La crise a «accéléré quasi certainement le passage à un futur 100 % numérique», analyse le rapport 2020 de l’institut Reuters. L'industrie est déjà fragilisée par la chute des ventes et des revenus publicitaires, ses deux principales sources de revenus.  
La crise a «accéléré quasi certainement le passage à un futur 100 % numérique», analyse le rapport 2020 de l’institut Reuters. L'industrie est déjà fragilisée par la chute des ventes et des revenus publicitaires, ses deux principales sources de revenus.  

La COVID-19 accélère la fin de la presse papier à travers le monde

Taimaz Szirniks
Agence France-Presse
PARIS — Amorcé depuis longtemps, le déclin de la presse papier connaît un coup d’accélérateur à travers le monde depuis la crise de la COVID-19: les audiences numériques des journaux ont explosé mais leurs ventes d’exemplaires papier se sont effondrées ou ont dû être suspendues.

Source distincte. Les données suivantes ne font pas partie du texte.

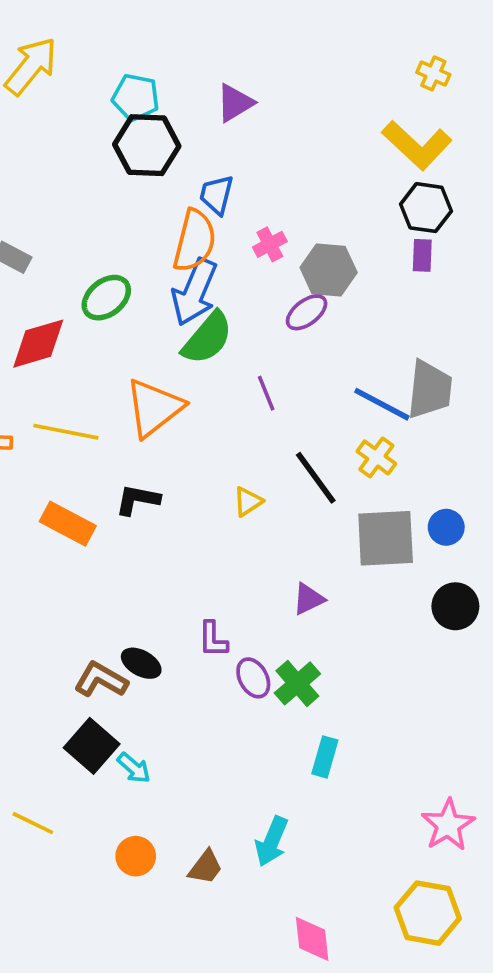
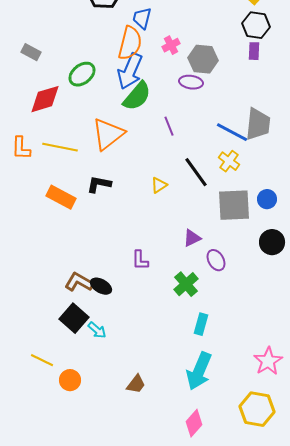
purple ellipse: (307, 312) -> (191, 82), turned 45
black ellipse: (141, 663) -> (101, 286), moved
purple ellipse: (253, 678) -> (216, 260), moved
cyan arrow: (272, 841) -> (199, 371), moved, size x1.4
orange circle: (136, 856) -> (70, 380), moved
pink diamond: (312, 939) -> (194, 423), turned 48

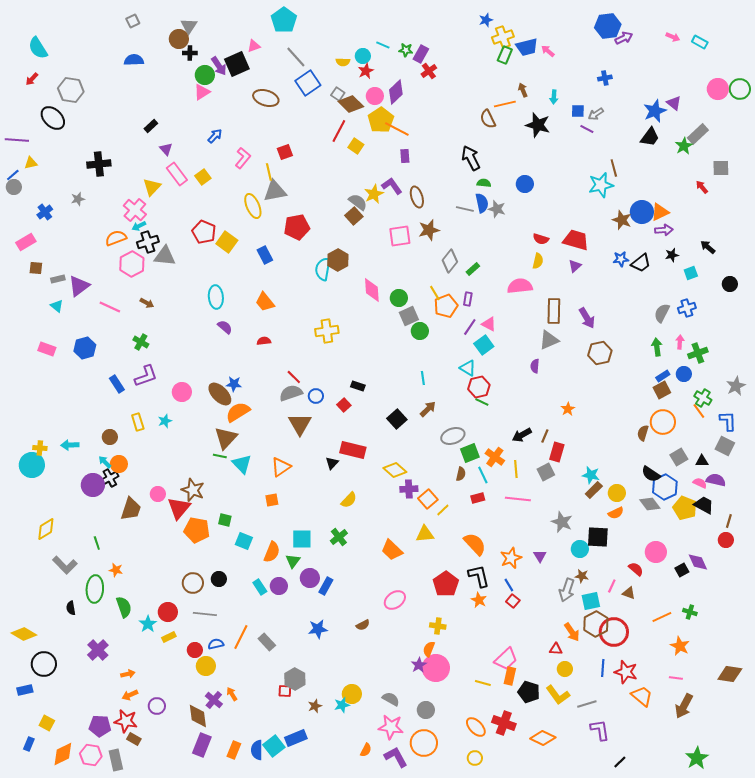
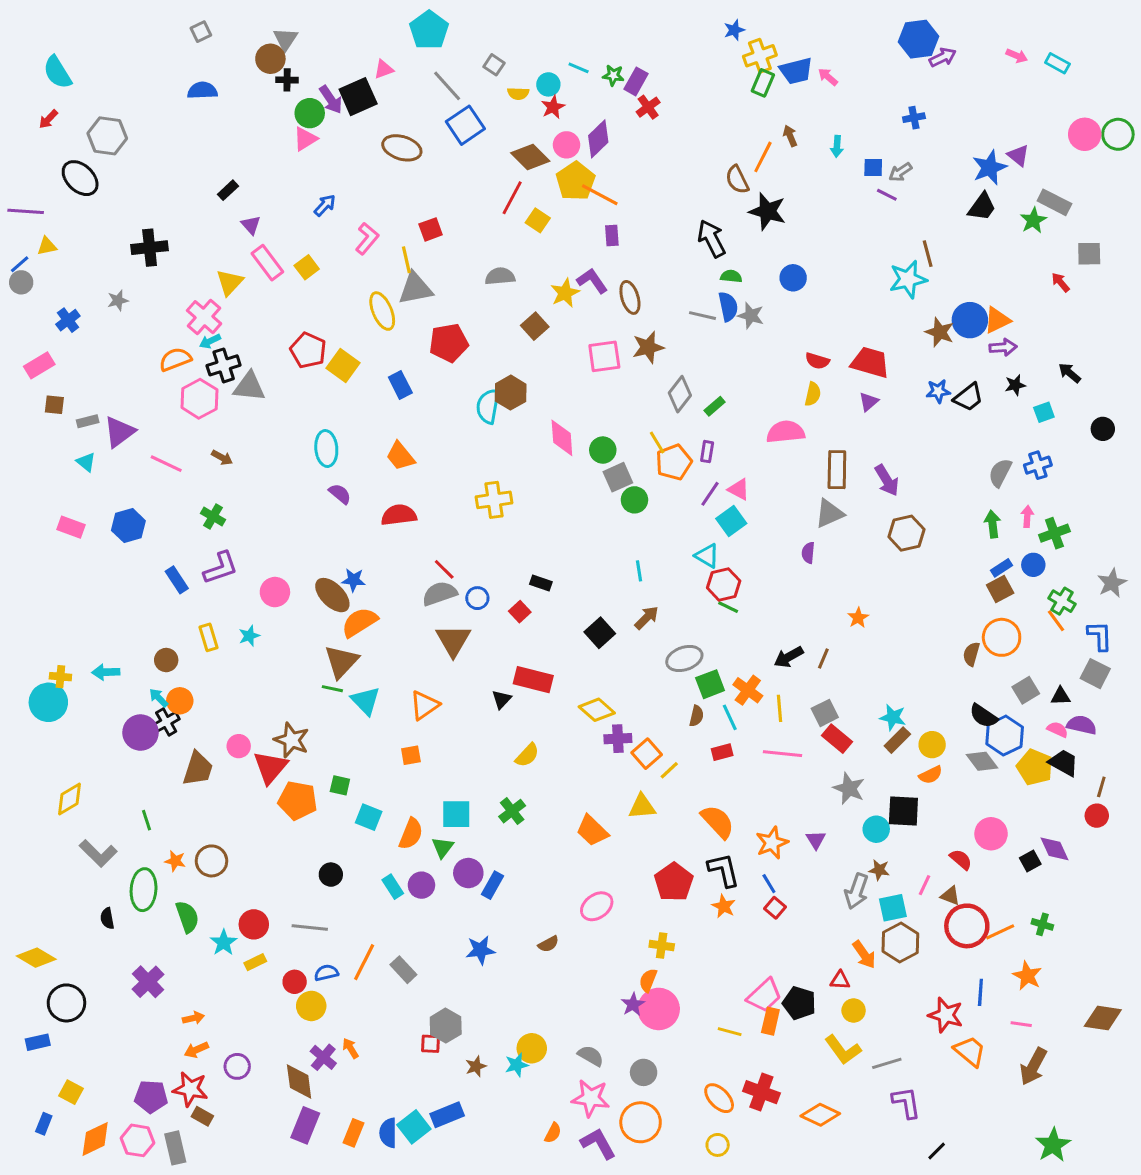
gray square: (338, 94) -> (494, 65), moved
orange line: (505, 104) -> (763, 157), turned -50
black star: (538, 125) -> (767, 211), moved
gray rectangle: (698, 134) -> (1054, 202), turned 70
gray semicircle: (358, 202) -> (500, 276), moved, turned -42
red semicircle: (264, 341) -> (399, 515), size x1.6
red rectangle: (557, 452) -> (837, 739), moved, turned -66
brown circle: (193, 583) -> (211, 861), moved
red circle: (614, 632) -> (967, 926), moved
blue line: (603, 668) -> (980, 992), moved
black pentagon: (529, 692) -> (799, 1003), moved

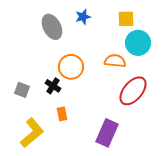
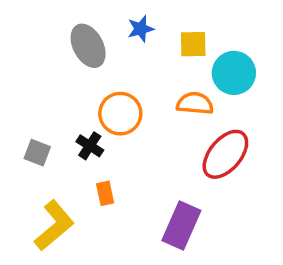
yellow square: (126, 19) -> (193, 44), moved

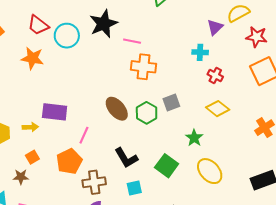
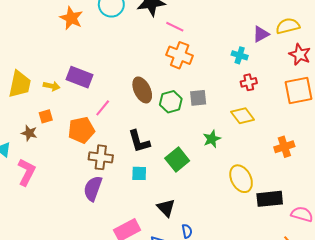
red cross: (215, 76) -> (249, 82), turned 35
yellow ellipse: (210, 171) -> (241, 179), moved

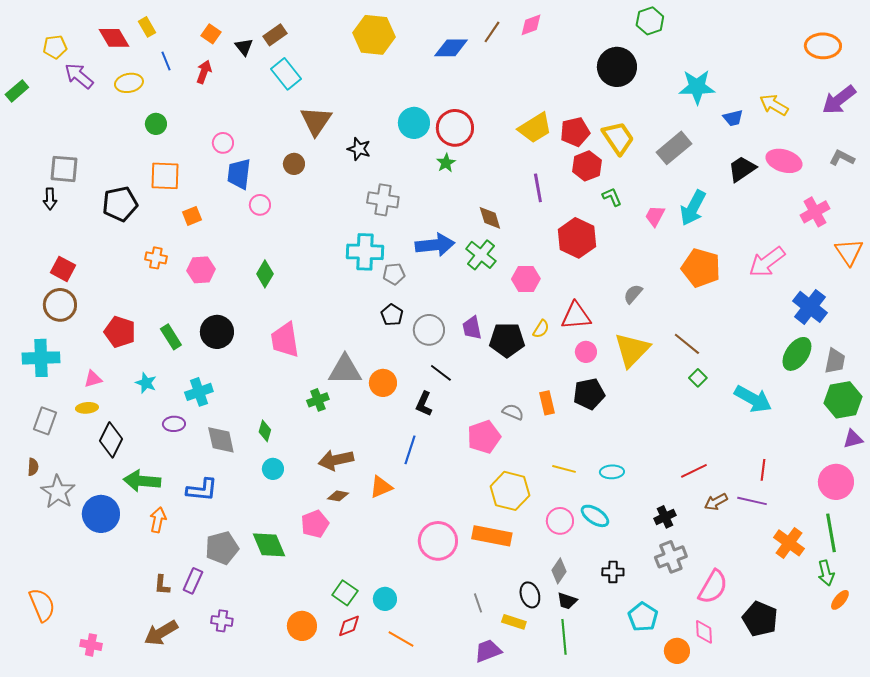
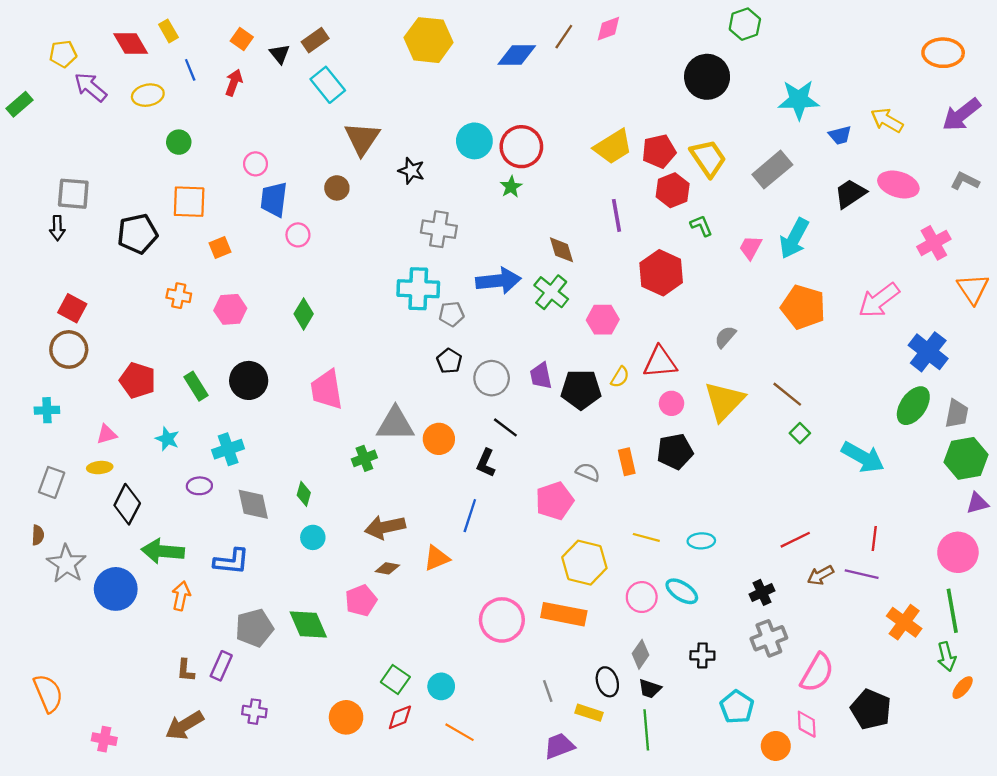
cyan cross: (41, 358) -> (47, 410), size x0.6

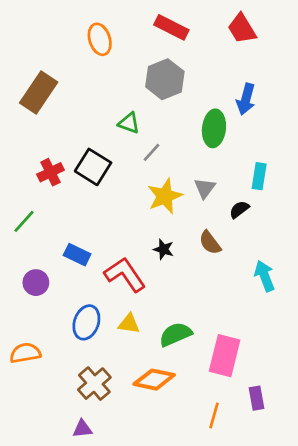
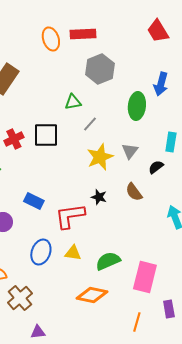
red rectangle: (171, 27) -> (83, 34), moved, turned -30
green triangle: (129, 123) -> (73, 102), turned -30
black square: (93, 167) -> (46, 135), turned -32
red L-shape: (125, 275) -> (70, 216), turned -64
brown cross: (94, 384) -> (20, 298), moved

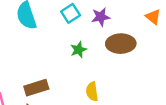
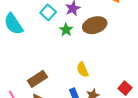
green star: (79, 50) -> (66, 30), moved

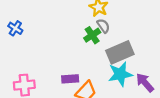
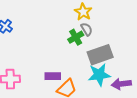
purple arrow: (145, 83) -> (121, 84), turned -60

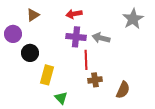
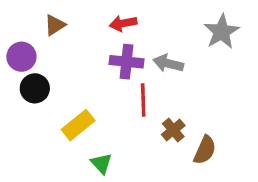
black circle: (30, 53) -> (35, 88), moved
yellow rectangle: (47, 75) -> (78, 125), turned 36
brown cross: (95, 80) -> (173, 130), moved, turned -32

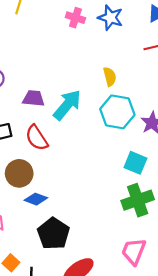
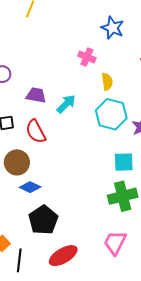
pink cross: (75, 18) -> (87, 57), moved
cyan arrow: (67, 105) -> (66, 104), size x0.7
cyan square: (135, 163) -> (124, 162), turned -30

Avec la crise sanitaire, il est devenu difficile d’amener les quotidiens jusqu’aux points de vente, et compliqué pour les clients de les obtenir.

La crise a «accéléré quasi certainement le passage à un futur 100 % numérique», analyse le rapport 2020 de l’institut Reuters. Elle frappe une industrie déjà fragilisée par la chute des ventes et des revenus publicitaires, ses deux principales sources de revenus.  

Au Brésil, au Mexique, certains des plus grands quotidiens ont délaissé provisoirement le papier pour le tout numérique, ou fait sauter des éditions.

Aux Philippines, 10 des 70 journaux membres de l’institut de la presse (PPI) ont dû fermer à cause de la pandémie. «Les temps sont difficiles : il n’y a pas d’annonceurs et personne ne nous lit», a déclaré à l’AFP le directeur exécutif du PPI, Ariel Sebellino. Les petits journaux locaux, qui ont vu leurs ventes dans la rue s’écrouler avec les mesures de confinement, sont les plus touchés. «L’industrie est assiégée. Nous sommes tous meurtris», regrette-t-il.

Partout, la disparition progressive des éditions papier affecte toute la chaîne de production: des journalistes aux vendeurs de journaux, en passant par la production de papier, les imprimeurs et les livreurs.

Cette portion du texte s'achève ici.